Kleeman: That’s the argument all these people make, is that once you get used to not living at the expense of animals, then it becomes repellant to do so. That might be an argument that I sign up to, but I would say part of the problem with the vegan movement is the baggage that goes with it and the sense of moral superiority that often goes with it. I’m a meat eater—that’s part of what was really useful for the book. People have grown by lab grown meat and cultivated meat before, but they tend to be evangelically vegan. Quite often, I’ll have a lunch that is delicious, and then I’ll realise an hour later that it was vegan, and it just happened to be vegan. What we need to do is rethink our attitude to food so that it doesn’t become this cultural badge of identity and of moral rectitude to eat in this certain way. That if we encourage our children to eat in a certain way, they will continue to do so. If we were to eat meat once a week, it would solve many, many problems. We don’t really need to eat meat more than that. I feel that it’s possible that these products could be methadone, but they’re also damaging in many ways. I’ve had an Impossible Burger—it’s amazing. It’s very convincing, but you have to do a lot of tinkering to turn plants into things that resemble meat so much. They’re very highly processed foods. You have to ship all of the different components to the same place—that’s quite a lot of carbon. They’re not the answer that they promised to be, when you could just get more used to eating some really nice things that happen to be plant based.
Mason: That’s the piece I don’t get. Why does this stuff have to simulate pre-existing foodstuffs? So because we invented the hamburger, now we have to invent a thing that is like a hamburger—but the hamburger was something we invented in the first place.

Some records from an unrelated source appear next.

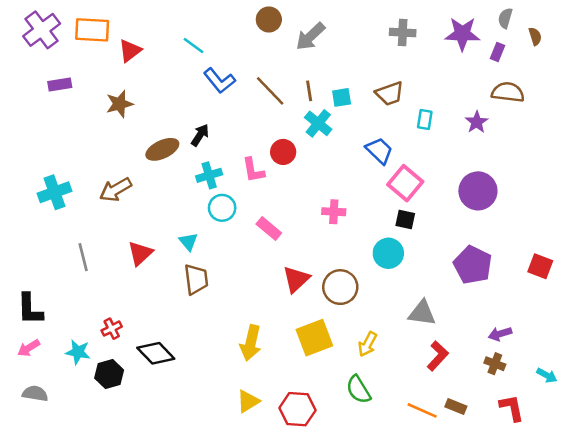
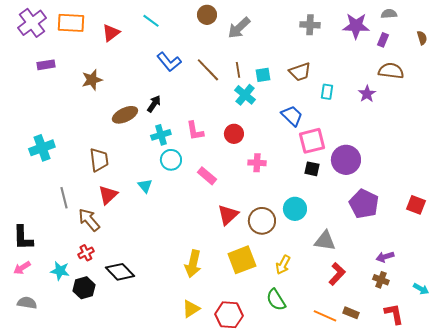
gray semicircle: (505, 18) -> (389, 14), turned 70
brown semicircle: (535, 36) -> (422, 38), moved
cyan line: (194, 45) -> (151, 21), moved
red triangle: (130, 51) -> (111, 33), moved
red circle: (283, 152) -> (234, 134), moved
pink square: (405, 183) -> (312, 141), turned 36
brown arrow: (116, 190) -> (89, 220), moved, turned 80
purple circle: (478, 191) -> (346, 160), moved
cyan circle: (388, 253) -> (295, 209), moved
brown trapezoid: (196, 279) -> (99, 160), moved

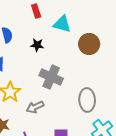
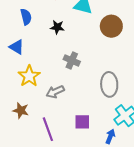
gray cross: (51, 77) -> (72, 60), size x0.7

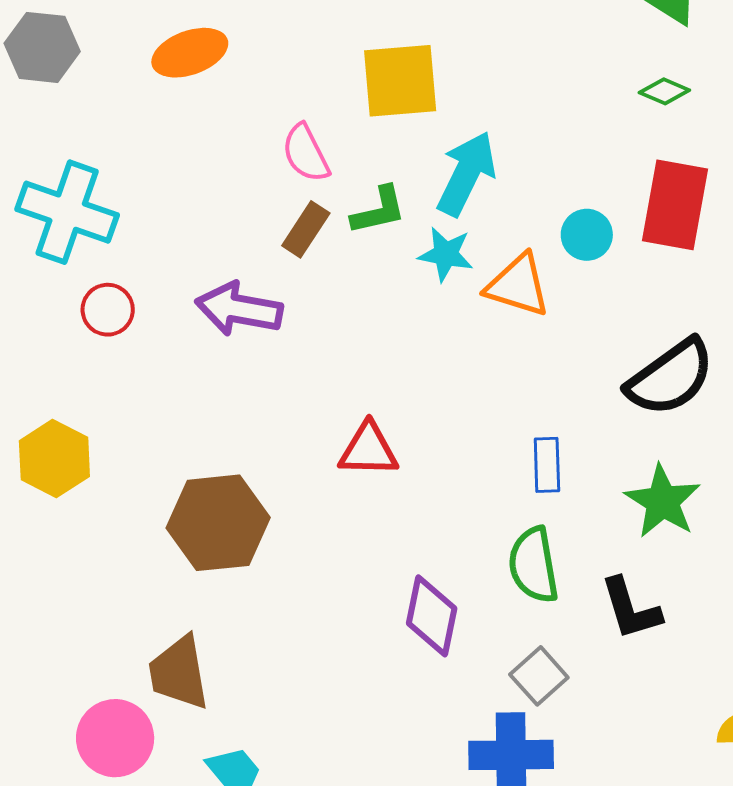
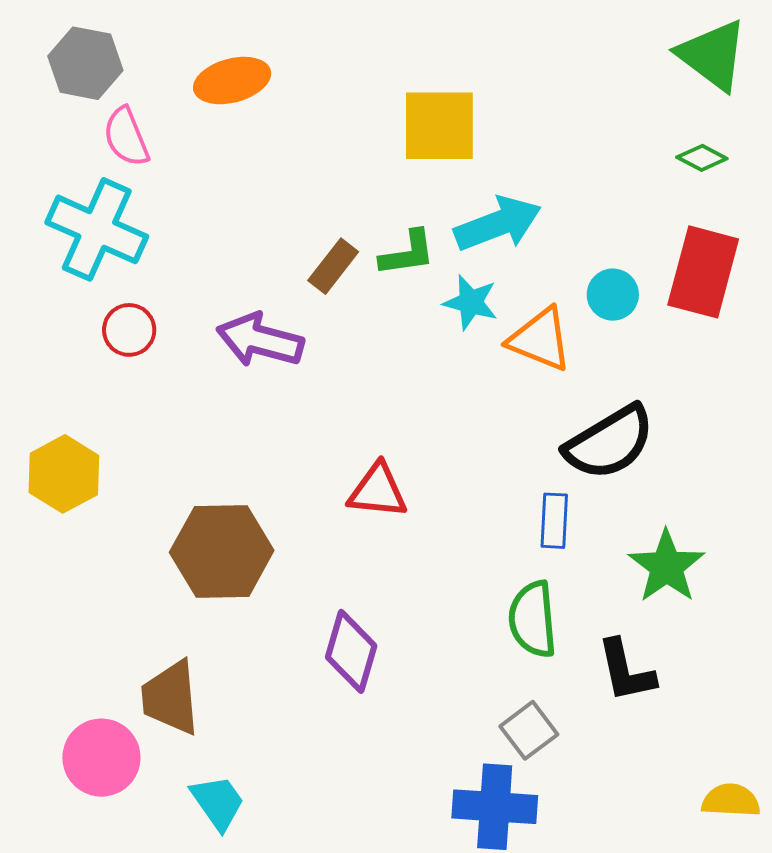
pink semicircle: (306, 153) -> (126, 137), moved
cyan arrow: (466, 174) -> (498, 224), turned 38
black semicircle: (670, 378) -> (609, 443), moved
purple diamond: (432, 616) -> (351, 651), moved

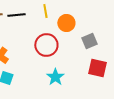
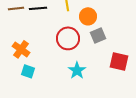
gray square: (89, 41) -> (98, 35), moved

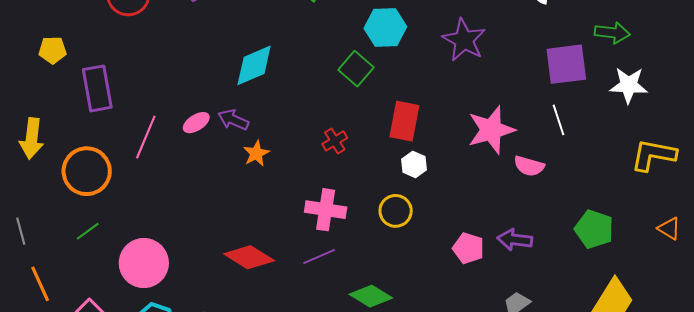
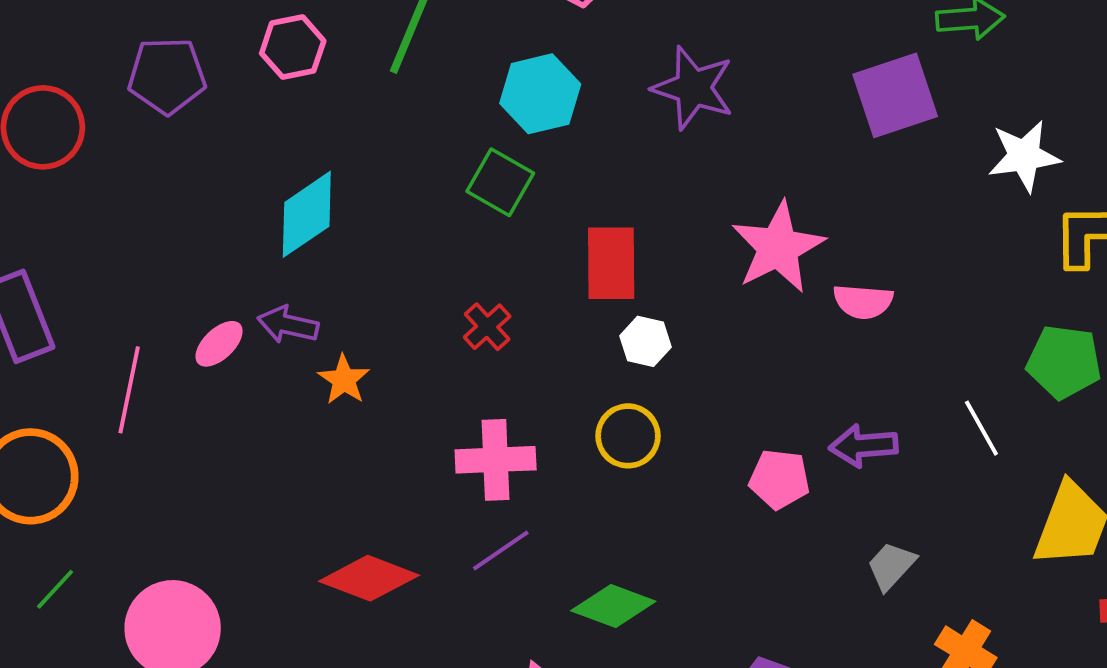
white star: (629, 85) -> (1024, 156), moved
white line: (559, 120) -> (981, 428), moved
green pentagon: (594, 229) -> (1064, 362), moved

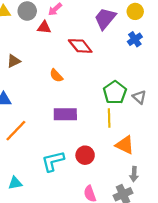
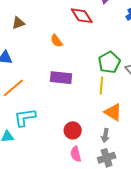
red circle: (85, 155) -> (73, 130), moved
cyan L-shape: (53, 161) -> (25, 118), moved
gray arrow: (134, 174) -> (105, 135), moved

Kleeman: Well this is what’s so interesting in what I learnt at the end of that meat section, which is the extent to which meat is cultural and our attitude to it is cultural. This is why this Godfather of clean meat—the man who grew the beef burger in the petri dish, the one that if anyone listening to this is imagining lab grown meat—it’s Mark Post’s lab grown meat. He says, “Meat is masculine. It’s about dominating nature. It’s about making fire and killing animals.” There’s the flipside which is the assumption that vegetables are wimpy, women eat fish and salad and men have steak—and that’s the stuff to be unpacked. That all comes from how you teach your kids. If you say to your children, “Oh if you eat your greens, then you can have some chocolate afterwards.”, they will process: that’s the bad thing and this is the good thing. Whereas if you present everything as equal, that’s how kids take it, I think.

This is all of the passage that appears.